“Success is stumbling from failure to failure with no loss of enthusiasm.” - Winston Churchill
Reusable rockets were more of an economic issue, is there enough demand for economic viability. That was always going to be the real magic. I think that is still an open question but it at least appears plausible.
It just doesn't seem very practical, basically you'd need to transport freight to places with no access to sea/roads or rails and can't fit it on an airplane. Is there a lot of demand for this? Also presumably such areas would have harsh and unpredictable weather..

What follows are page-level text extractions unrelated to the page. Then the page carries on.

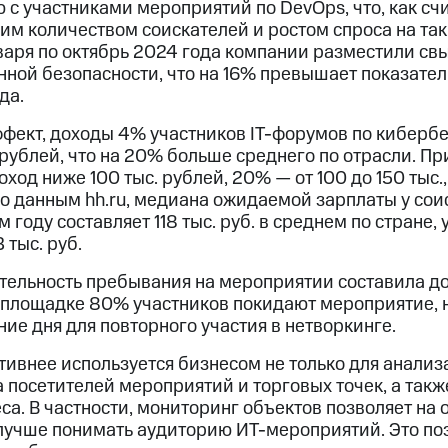
с участниками мероприятий по DevOps, что, как счи
им количеством соискателей и ростом спроса на так
нваря по октябрь 2024 года компании разместили св
ной безопасности, что на 16% превышает показател
да.
фект, доходы 4% участников IT-форумов по киберб
рублей, что на 20% больше среднего по отрасли. Пр
ход ниже 100 тыс. рублей, 20% — от 100 до 150 тыс.,
По данным hh.ru, медиана ожидаемой зарплаты у со
м году составляет 118 тыс. руб. в среднем по стране, 
 тыс. руб.
ельность пребывания на мероприятии составила до 1
 площадке 80% участников покидают мероприятие, 
ие дня для повторного участия в нетворкинге.
тивнее используется бизнесом не только для анализа
 посетителей мероприятий и торговых точек, а такж
а. В частности, мониторинг объектов позволяет на
лучше понимать аудиторию ИТ-мероприятий. Это по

> Success is stumbling from failure to failure with no loss of enthusiasm
Survivor bias? For every case of it working out there are many more of people wasting time and enthusiasm on something that's a dead end (and this was the general consensus for the past 80 years or so)
The challenge is fitting the engineering required into the revenue that could be expected from those tiny markets It's tempting to characteristize turbine blade delivery as bigger than tiny, but compared to commodity transport like shuttling containers between China and the rest of the world that's still tiny.

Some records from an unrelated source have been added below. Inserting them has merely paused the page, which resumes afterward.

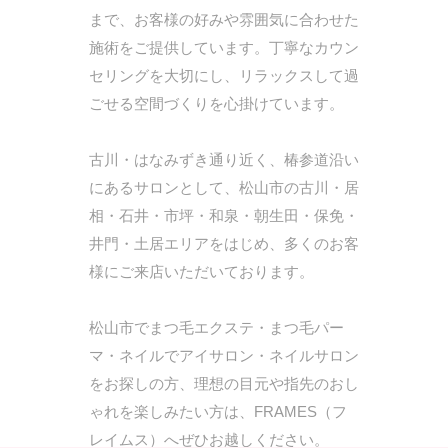
まで、お客様の好みや雰囲気に合わせた
施術をご提供しています。丁寧なカウン
セリングを大切にし、リラックスして過
ごせる空間づくりを心掛けています。
古川・はなみずき通り近く、椿参道沿い
にあるサロンとして、松山市の古川・居
相・石井・市坪・和泉・朝生田・保免・
井門・土居エリアをはじめ、多くのお客
様にご来店いただいております。
松山市でまつ毛エクステ・まつ毛パー
マ・ネイルでアイサロン・ネイルサロン
をお探しの方、理想の目元や指先のおし
ゃれを楽しみたい方は、FRAMES（フ
レイムス）へぜひお越しください。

Hyperloop (and vacuum train systems for the ~100 years they were called that before the Musk rebrand) had physics problems, and no matter how hard anyone tried, they were guaranteed to run into them. Cargo airships also have a physics problem that make them absurdly expensive and risky to put cargo on. In both cases, this is an idea that is 100 years old and where the physics has been studied. This time is not different unless you have solid reasoning.
Contrast that with rockets, to use another Musk example: Rockets are well within the bounds of physics, but a hard engineering problem. Landing a rocket propulsively was also known to be an "impossible" engineering challenge that was first demonstrated in the 1990's (with too low reliability).
If they can't do that, at least they could be competitive.
That is not a winning combination for putting any kind of freight carrying out of business. The main reason people use air freight today is to get something from one continent to another in 24 hours. Airships will never do that.
No it wasn't. It was done many times in the 60s and 70s — e.g. all the moon landings.